Para Marcos Fernandes, sócio da McKinsey, que lidera as iniciativas da parceria Ashoka-McKinsey, um bom planejamento faz a mesma diferença para o êxito de empresas e de empreendimentos sociais. Acostumado a trabalhar com lideranças empresariais, Fernandes mostra entusiasmo ao comentar o apoio técnico da consultoria aos empreendedores na elaboração de seus planos de negócios. Hoje ele coordena 60 consultores voluntários que acompanham os candidatos ao Prêmio Empreendedor Social. “Esta parceria faz parte de nossa visão sobre responsabilidade social. Entramos com o que melhor sabemos fazer. Ao transferir para o terceiro setor um conhecimento útil de gestão, estamos contribuindo, de alguma forma, para a melhoria dos resultados das ações sociais do país”, conta. Segundo Fernandes, a estrutura utilizada para o plano de negócios dos empreendimentos sociais segue, a rigor , os mesmos passos sugeridos às empresas, como a elaboração do sumário executivo, organização, definição do produto-serviço, do mercado, das etapas do marketing, equipe gerencial, planejamento financeiro, definição de riscos e oportunidades e plano de implementação.

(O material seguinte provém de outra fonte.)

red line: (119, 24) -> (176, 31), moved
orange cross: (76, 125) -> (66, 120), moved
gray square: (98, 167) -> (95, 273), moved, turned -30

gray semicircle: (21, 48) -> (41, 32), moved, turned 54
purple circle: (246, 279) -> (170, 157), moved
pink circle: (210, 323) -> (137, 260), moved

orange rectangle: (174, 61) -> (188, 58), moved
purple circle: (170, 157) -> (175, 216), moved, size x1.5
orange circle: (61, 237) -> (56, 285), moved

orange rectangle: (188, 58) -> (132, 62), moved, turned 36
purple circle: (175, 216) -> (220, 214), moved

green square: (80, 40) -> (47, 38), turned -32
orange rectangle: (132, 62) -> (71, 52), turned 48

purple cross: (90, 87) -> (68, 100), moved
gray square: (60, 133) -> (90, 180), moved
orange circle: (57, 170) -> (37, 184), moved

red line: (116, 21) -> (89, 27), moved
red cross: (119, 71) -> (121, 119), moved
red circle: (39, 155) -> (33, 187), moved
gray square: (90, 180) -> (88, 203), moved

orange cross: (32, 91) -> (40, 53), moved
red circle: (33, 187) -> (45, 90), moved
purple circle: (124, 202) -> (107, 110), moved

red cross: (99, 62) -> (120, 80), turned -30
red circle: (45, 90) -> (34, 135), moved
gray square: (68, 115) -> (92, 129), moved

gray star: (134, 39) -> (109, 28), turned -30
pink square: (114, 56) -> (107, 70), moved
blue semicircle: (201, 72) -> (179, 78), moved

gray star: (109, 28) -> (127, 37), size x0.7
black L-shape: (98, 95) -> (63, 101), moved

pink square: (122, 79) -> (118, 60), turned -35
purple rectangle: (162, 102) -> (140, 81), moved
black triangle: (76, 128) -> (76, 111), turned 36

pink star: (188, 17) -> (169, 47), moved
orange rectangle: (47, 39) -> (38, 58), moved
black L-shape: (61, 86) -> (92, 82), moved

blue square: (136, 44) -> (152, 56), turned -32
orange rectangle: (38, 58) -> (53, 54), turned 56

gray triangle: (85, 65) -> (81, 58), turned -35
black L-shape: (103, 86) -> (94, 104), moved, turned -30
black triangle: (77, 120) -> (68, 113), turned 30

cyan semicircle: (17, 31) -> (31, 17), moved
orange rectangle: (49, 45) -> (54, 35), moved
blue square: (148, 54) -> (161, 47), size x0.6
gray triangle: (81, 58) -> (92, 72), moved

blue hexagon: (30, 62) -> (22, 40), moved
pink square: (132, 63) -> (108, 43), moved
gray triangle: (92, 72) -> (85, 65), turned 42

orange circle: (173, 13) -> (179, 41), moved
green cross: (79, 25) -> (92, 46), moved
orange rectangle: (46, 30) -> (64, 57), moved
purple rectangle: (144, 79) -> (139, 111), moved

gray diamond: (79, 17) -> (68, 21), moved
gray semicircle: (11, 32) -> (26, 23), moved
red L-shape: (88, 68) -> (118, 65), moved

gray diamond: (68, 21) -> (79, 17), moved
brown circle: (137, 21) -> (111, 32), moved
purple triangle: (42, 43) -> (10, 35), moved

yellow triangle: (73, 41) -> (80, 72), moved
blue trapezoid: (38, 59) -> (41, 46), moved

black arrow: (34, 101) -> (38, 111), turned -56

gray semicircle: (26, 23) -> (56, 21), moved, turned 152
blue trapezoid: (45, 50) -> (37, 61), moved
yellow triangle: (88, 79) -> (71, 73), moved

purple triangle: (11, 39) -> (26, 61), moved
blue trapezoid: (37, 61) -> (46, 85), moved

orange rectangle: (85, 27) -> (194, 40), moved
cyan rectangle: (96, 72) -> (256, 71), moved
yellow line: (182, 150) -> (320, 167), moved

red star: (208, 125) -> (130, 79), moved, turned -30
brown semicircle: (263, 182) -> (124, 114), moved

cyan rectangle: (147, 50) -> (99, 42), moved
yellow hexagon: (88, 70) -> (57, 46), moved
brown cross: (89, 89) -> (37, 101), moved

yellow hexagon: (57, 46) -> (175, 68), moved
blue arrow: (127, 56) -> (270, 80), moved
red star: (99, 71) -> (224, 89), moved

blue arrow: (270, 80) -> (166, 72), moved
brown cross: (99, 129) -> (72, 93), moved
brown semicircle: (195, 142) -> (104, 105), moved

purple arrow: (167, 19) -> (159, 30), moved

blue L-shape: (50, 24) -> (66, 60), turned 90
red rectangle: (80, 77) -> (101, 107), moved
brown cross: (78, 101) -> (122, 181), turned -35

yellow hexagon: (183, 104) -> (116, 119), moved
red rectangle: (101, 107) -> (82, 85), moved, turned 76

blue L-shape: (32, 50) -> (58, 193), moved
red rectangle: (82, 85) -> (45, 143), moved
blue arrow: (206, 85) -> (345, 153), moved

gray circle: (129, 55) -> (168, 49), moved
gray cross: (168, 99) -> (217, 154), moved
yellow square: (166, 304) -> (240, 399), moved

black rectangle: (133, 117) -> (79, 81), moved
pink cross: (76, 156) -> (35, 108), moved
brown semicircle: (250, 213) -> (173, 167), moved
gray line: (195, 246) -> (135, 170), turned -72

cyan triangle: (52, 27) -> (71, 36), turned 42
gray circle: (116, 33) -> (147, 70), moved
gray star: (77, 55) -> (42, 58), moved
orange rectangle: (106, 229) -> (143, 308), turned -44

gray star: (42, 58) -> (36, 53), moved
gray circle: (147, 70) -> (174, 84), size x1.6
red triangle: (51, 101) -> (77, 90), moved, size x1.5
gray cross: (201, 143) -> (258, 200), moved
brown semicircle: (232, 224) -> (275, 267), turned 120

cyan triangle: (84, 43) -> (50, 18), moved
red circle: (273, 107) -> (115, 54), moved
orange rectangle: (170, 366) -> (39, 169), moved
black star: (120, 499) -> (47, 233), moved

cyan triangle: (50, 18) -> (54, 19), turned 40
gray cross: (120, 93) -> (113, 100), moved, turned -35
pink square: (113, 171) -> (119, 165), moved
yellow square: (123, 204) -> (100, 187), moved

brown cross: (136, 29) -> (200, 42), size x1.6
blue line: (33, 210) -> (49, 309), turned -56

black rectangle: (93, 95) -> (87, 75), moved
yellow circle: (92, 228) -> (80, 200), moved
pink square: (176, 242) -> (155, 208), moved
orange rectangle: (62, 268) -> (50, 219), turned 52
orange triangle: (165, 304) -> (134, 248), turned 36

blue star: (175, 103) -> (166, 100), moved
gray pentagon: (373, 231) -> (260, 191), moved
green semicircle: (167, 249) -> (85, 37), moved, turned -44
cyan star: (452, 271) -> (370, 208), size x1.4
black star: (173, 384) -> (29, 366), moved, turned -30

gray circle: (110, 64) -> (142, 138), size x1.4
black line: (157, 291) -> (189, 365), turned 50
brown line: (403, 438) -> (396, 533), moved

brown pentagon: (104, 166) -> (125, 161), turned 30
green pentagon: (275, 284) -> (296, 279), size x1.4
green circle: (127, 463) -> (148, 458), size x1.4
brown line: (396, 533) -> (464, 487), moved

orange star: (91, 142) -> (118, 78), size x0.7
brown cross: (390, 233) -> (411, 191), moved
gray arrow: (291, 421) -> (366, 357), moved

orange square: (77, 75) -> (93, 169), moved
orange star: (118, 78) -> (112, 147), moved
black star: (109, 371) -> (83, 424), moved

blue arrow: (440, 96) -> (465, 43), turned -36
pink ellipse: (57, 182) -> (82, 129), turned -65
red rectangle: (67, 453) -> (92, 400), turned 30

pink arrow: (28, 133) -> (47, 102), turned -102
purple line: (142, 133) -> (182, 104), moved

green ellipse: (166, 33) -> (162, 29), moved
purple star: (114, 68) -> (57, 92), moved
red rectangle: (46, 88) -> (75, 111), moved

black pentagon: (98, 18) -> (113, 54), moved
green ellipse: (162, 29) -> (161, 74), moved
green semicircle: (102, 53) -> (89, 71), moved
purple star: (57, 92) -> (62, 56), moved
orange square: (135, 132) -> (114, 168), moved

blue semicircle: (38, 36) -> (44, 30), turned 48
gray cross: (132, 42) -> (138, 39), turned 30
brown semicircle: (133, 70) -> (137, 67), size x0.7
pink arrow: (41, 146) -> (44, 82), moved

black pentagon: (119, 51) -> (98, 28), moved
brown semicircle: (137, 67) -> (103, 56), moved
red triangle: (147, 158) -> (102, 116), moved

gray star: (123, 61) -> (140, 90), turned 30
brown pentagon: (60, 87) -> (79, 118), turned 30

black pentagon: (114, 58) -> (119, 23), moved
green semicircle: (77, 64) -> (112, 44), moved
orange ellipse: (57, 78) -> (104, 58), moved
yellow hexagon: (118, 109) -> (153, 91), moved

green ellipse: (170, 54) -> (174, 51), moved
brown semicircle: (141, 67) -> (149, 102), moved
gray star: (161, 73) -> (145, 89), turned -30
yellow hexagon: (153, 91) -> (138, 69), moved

Um bom exemplo de que o planejamento estratégico contribui decisivamente para o sucesso e a sustentabilidade de um “negócio social” é o Projeto Saúde & Alegria – PSA, comandado desde 1987 pelos irmãos Caetano e Eugênio Scannavino, este último fellow da Ashoka desde 1995. O PSA atua em comunidades extrativistas da zona rural dos municípios paraenses de Santarém, Belterra e Aveiro, onde apóia, com o suporte de equipes multidisciplinares, processos participativos e integrados de desenvolvimento comunitário global e sustentado. De 16 comunidades iniciais, hoje já cobre 143, beneficiando cerca de 29 mil pessoas. Coordenador do Projeto, Caetano Scannavino conta que a sua organização aprendeu “na marra” a importância da gestão para a sustentabilidade: no início dos anos 90, ela quase fechou quando o presidente Fernando Collor anunciou a suspensão dos investimentos do BNDES, até então a única fonte de financiamento do PSA. “Mesmo com dificuldades financeiras, fomos eleitos pelo Governo Federal como organização modelo para a Eco-92. Tivemos de demitir todos, mas deixamos a porta entreaberta”, diz. O PSA se viu forçado pelas circunstâncias a limitar sua atuação a ações pontuais. E até zerar o déficit, trabalhou com o pouco recurso financeiro de que dispunha. Em 1995, já fellow da Ashoka, Eugênio foi orientado a pensar em alternativas de sustentabilidade. Entre as novas idéias de gestão colocadas em prática, o PSA criou um conselho de lideranças de comunidades, implantou o planejamento participativo e indicadores de monitoramento de avaliação, passou a desenvolver ações com o mínimo de custos, o máximo de impacto e totalmente afinadas com políticas públicas. Hoje, são 40 pessoas contratadas em regime de CLT e 60 voluntários, além de 120 voluntários nas cidades atendidas.
Rumo à certificação…
 
Semelhante à série ISO 9000 dos produtos e serviços do segundo setor, já há no terceiro setor, mais precisamente para os pequenos produtores interessados em produtos ecológica e socialmente corretos vendidos a um preço justo, a FLO-Cert, o braço de certificação da Fair Trade Labelling Organizations International – FLO, que tem sede em Bonn, na Alemanha e é a principal organização de comércio justo certificado em todo o mundo. O objetivo da FLO é melhorar a situação de pequenos produtores de países em desenvolvimento por meio de critérios de comércio justo, uma estrutura comercial com condições que respeitam seus interesses. Hoje, cerca de 1 milhão de produtores, trabalhadores e suas famílias, em mais de 45 países, se beneficiam da venda de produtos com o selo da FLO.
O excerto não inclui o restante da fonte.